+++ DATA +++
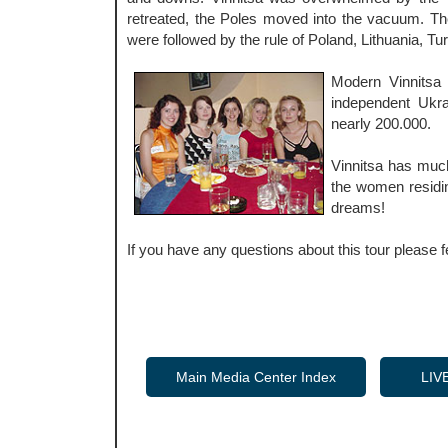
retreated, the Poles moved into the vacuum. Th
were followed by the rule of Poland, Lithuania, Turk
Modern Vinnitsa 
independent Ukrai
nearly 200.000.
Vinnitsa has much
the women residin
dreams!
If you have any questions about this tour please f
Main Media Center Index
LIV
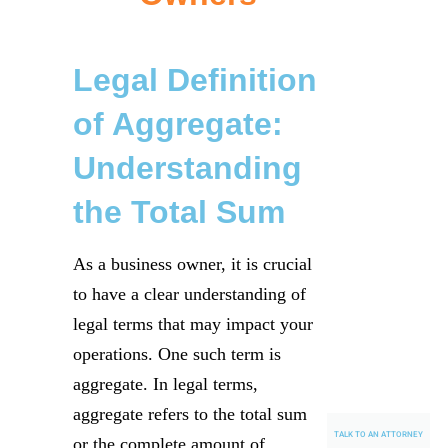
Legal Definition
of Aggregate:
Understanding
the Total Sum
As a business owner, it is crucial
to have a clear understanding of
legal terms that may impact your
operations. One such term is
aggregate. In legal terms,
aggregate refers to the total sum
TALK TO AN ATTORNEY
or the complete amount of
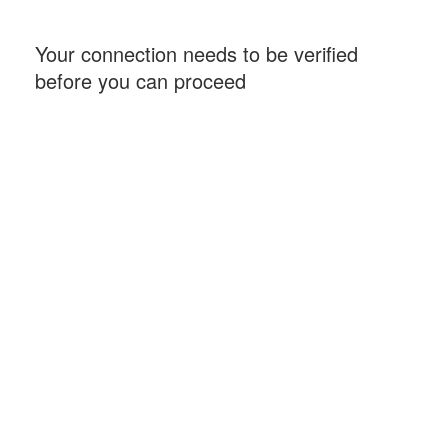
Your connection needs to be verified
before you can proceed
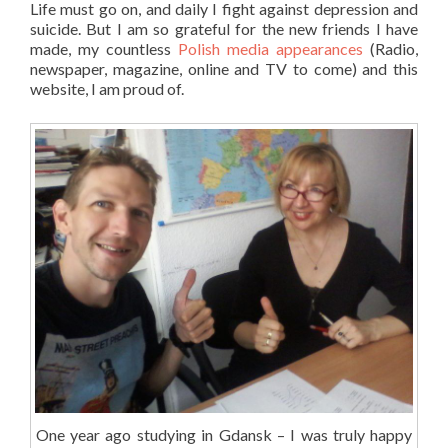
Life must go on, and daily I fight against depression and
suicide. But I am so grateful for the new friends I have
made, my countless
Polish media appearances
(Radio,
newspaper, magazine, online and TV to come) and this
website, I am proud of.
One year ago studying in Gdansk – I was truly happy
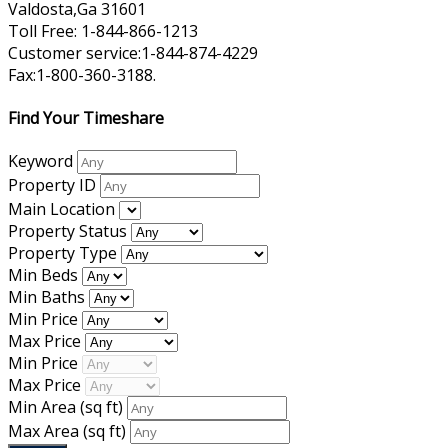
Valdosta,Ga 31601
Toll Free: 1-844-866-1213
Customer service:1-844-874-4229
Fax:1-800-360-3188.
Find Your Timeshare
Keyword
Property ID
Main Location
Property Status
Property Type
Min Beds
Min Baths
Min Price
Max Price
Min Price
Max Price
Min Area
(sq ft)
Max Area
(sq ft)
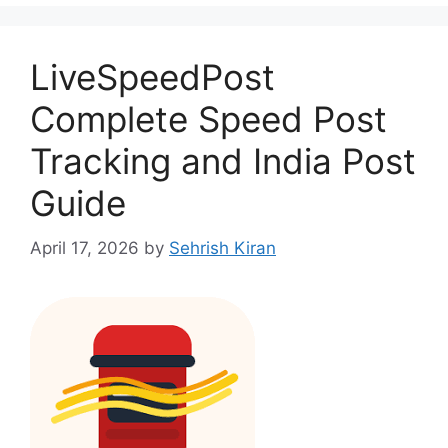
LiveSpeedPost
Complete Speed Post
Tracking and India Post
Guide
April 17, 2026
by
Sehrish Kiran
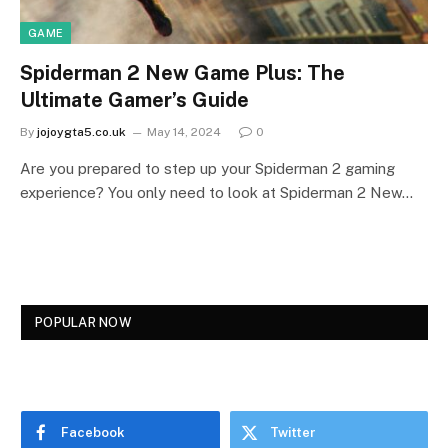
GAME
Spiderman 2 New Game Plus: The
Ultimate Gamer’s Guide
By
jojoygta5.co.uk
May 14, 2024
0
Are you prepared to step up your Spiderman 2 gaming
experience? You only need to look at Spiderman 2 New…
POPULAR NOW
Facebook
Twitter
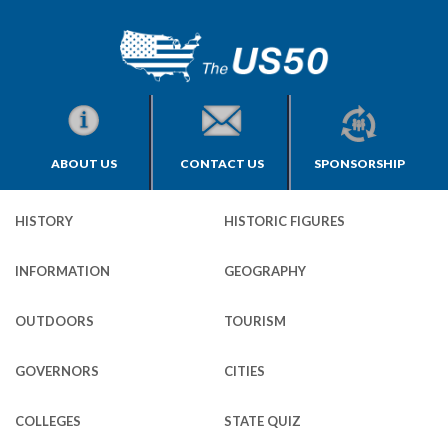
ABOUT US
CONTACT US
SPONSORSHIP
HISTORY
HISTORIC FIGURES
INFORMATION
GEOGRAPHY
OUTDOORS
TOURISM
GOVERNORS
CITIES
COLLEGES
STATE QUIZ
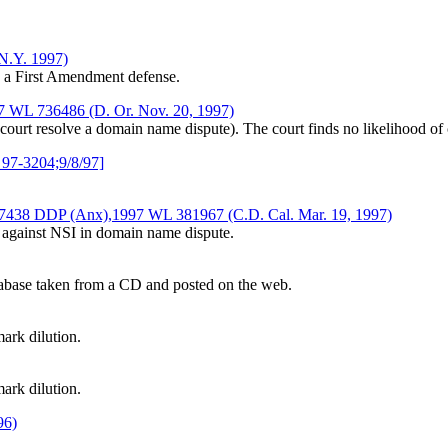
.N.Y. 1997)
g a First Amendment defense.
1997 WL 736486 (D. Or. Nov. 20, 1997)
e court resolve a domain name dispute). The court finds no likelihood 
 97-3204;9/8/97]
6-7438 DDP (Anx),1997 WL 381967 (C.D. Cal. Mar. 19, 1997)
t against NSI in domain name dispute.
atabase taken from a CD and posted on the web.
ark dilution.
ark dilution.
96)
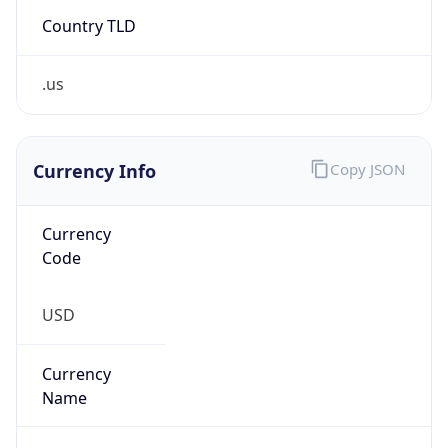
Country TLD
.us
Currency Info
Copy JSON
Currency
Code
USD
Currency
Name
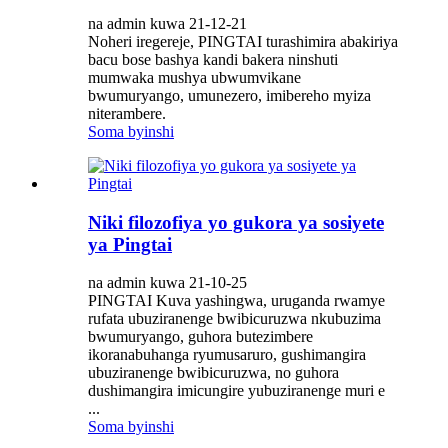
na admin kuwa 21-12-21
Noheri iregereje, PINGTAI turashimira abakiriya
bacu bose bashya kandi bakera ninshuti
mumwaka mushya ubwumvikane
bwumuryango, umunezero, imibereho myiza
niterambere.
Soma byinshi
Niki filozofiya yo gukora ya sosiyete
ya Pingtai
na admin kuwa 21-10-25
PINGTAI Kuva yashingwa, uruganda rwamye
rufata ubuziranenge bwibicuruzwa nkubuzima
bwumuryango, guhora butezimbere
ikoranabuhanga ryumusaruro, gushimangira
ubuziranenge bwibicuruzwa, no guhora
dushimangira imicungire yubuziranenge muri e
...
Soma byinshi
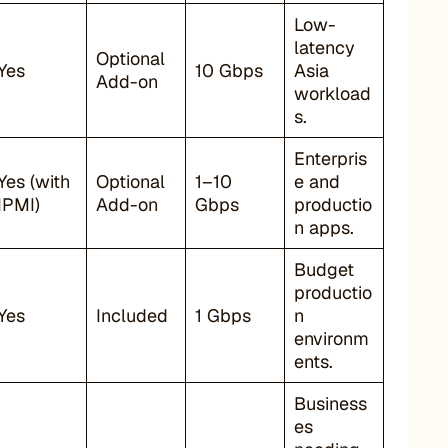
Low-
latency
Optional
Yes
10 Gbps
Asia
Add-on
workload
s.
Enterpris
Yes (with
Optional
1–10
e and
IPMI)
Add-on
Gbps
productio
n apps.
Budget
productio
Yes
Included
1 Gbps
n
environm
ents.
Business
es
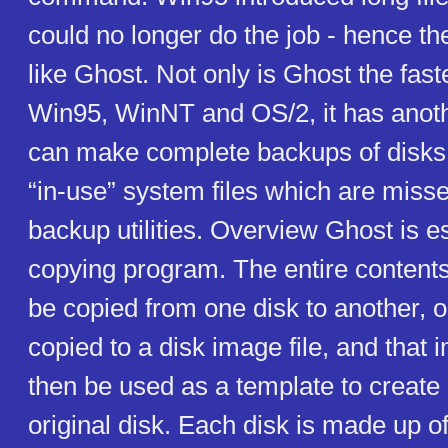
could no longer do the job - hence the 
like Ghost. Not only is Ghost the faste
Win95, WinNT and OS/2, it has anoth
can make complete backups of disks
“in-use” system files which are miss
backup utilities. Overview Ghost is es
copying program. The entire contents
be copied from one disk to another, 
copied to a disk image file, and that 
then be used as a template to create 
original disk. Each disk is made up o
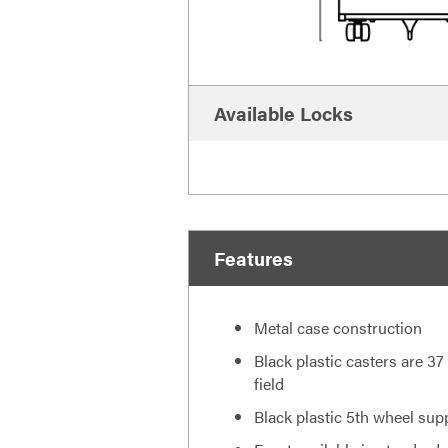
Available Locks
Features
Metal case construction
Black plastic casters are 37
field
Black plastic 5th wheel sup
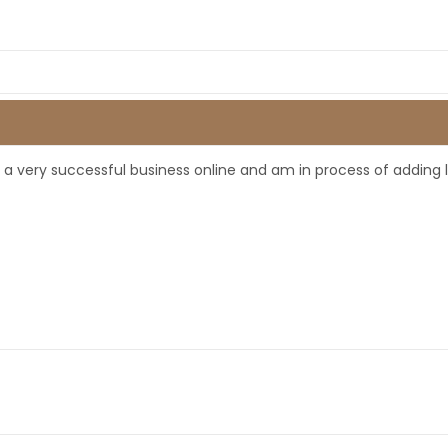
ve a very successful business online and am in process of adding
+++
Word for word, write out the whole listing, keeping none of the pictures.

SOLUTION TO THIS EXERCISE:
retreated, the Poles moved into the vacuum. Th
were followed by the rule of Poland, Lithuania, Turk
Modern Vinnitsa 
independent Ukrai
nearly 200.000.
Vinnitsa has much
the women residin
dreams!
If you have any questions about this tour please f
Main Media Center Index
LIV
Legal Definition
of Aggregate:
Understanding
the Total Sum
As a business owner, it is crucial
to have a clear understanding of
legal terms that may impact your
operations. One such term is
aggregate. In legal terms,
aggregate refers to the total sum
TALK TO AN ATTORNEY
or the complete amount of
Your connection needs to be verified
before you can proceed
Life must go on, and daily I fight against depression and
suicide. But I am so grateful for the new friends I have
made, my countless
Polish media appearances
(Radio,
newspaper, magazine, online and TV to come) and this
website, I am proud of.
One year ago studying in Gdansk – I was truly happy
Valdosta,Ga 31601
Toll Free: 1-844-866-1213
Customer service:1-844-874-4229
Fax:1-800-360-3188.
Find Your Timeshare
Keyword
Property ID
Main Location
Property Status
Property Type
Min Beds
Min Baths
Min Price
Max Price
Min Price
Max Price
Min Area
(sq ft)
Max Area
(sq ft)
LiveSpeedPost
Complete Speed Post
Tracking and India Post
Guide
April 17, 2026
by
Sehrish Kiran
GAME
Spiderman 2 New Game Plus: The
Ultimate Gamer’s Guide
By
jojoygta5.co.uk
May 14, 2024
0
Are you prepared to step up your Spiderman 2 gaming
experience? You only need to look at Spiderman 2 New…
POPULAR NOW
Facebook
Twitter
ABOUT US
CONTACT US
SPONSORSHIP
HISTORY
HISTORIC FIGURES
INFORMATION
GEOGRAPHY
OUTDOORS
TOURISM
GOVERNORS
CITIES
COLLEGES
STATE QUIZ
.N.Y. 1997)
g a First Amendment defense.
1997 WL 736486 (D. Or. Nov. 20, 1997)
e court resolve a domain name dispute). The court finds no likelihood 
 97-3204;9/8/97]
6-7438 DDP (Anx),1997 WL 381967 (C.D. Cal. Mar. 19, 1997)
t against NSI in domain name dispute.
atabase taken from a CD and posted on the web.
ark dilution.
ark dilution.
96)
Country TLD
.us
Currency Info
Copy JSON
Currency
Code
USD
Currency
Name
na admin kuwa 21-12-21
Noheri iregereje, PINGTAI turashimira abakiriya
bacu bose bashya kandi bakera ninshuti
mumwaka mushya ubwumvikane
bwumuryango, umunezero, imibereho myiza
niterambere.
Soma byinshi
Niki filozofiya yo gukora ya sosiyete
ya Pingtai
na admin kuwa 21-10-25
PINGTAI Kuva yashingwa, uruganda rwamye
rufata ubuziranenge bwibicuruzwa nkubuzima
bwumuryango, guhora butezimbere
ikoranabuhanga ryumusaruro, gushimangira
ubuziranenge bwibicuruzwa, no guhora
dushimangira imicungire yubuziranenge muri e
...
Soma byinshi
Low-
latency
Optional
Yes
10 Gbps
Asia
Add-on
workload
s.
Enterpris
Yes (with
Optional
1–10
e and
IPMI)
Add-on
Gbps
productio
n apps.
Budget
productio
Yes
Included
1 Gbps
n
environm
ents.
Business
es
could no longer do the job - hence the 
like Ghost. Not only is Ghost the faste
Win95, WinNT and OS/2, it has anoth
can make complete backups of disks
“in-use” system files which are miss
backup utilities. Overview Ghost is es
copying program. The entire contents
be copied from one disk to another, 
copied to a disk image file, and that 
then be used as a template to create 
original disk. Each disk is made up o
Available Locks
Features
Metal case construction
Black plastic casters are 37
field
Black plastic 5th wheel sup
ve a very successful business online and am in process of adding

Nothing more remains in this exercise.